Sebagai bangsa yang beradab dan ber­mar­tabat, situasi yang demikian itu jelas tidak menguntungkan bagi masa depan bangsa, khu­susnya dalam melahirkan generasi masa depan bangsa yang cerdas bijak bestari (mursid), terampil dan cendekia (sugih kagunan lan pangawikan), ber­budi pekerti luhur (luhur budinipun), berderajat mulia (luhur derajatnipun), berperadaban mulia (mulya gesangipun), serta berbakti kepada Tuhan Yang Maha Esa. Oleh karena itu, dibutuh­kan paradigma pendidikan kejiwaan yang berori­entasi pada karakter bangsa, yang tidak sekadar memburu kepentingan kognitif (pikir, nalar), tetapi memperhatikan dan mengintegrasi persoalan-persoalan moral dan keluhuran budi. Salah satu media pendidikan kejiwaan yang berorientasi karakter bangsa itu ialah melalui pertunjukan seni budaya tari nusantara dan drama tari wayang orang dengan lakon “Bima Suci”.

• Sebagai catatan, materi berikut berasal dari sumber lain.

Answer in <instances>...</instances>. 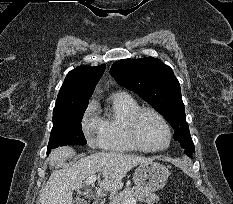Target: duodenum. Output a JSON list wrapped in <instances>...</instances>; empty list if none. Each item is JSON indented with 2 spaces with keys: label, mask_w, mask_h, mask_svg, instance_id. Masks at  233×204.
Returning <instances> with one entry per match:
<instances>
[{
  "label": "duodenum",
  "mask_w": 233,
  "mask_h": 204,
  "mask_svg": "<svg viewBox=\"0 0 233 204\" xmlns=\"http://www.w3.org/2000/svg\"><path fill=\"white\" fill-rule=\"evenodd\" d=\"M92 204H101V203L98 201H94Z\"/></svg>",
  "instance_id": "1"
}]
</instances>
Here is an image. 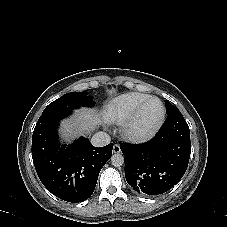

Pertunjukan seni budaya tari nusantara yang akan dipentaskan, meliputi: (1) tari Tiga Mentawai (Kalimantan),  (2) tari Wiranata (Bali), (3) tari Remong (Jawa Timur), (4) tari Piring (Minang), dan (5) tari Berburu (Papua) merepresentasikan budaya bangsa yang adiluhung dan edipeni, penuh nilai-nilai kearifan yang mampu menjadi teladan, dan kasih sayang kepada sesama hidup. Demikian halnya dengan seni budaya drama tari wayang orang dengan lakon “Bima Suci” ini juga merepresentasikan ketangguh­an, keunggulan, dan kesempurnaan tokoh Bima yang telah mampu dan berhasil memperoleh dan melaksanakan “Ilmu Sejati” yang menjukkan jalan kembali bertunggal dengan Tuhan yang Maha Esa di Taman Kemuliaan Abadi.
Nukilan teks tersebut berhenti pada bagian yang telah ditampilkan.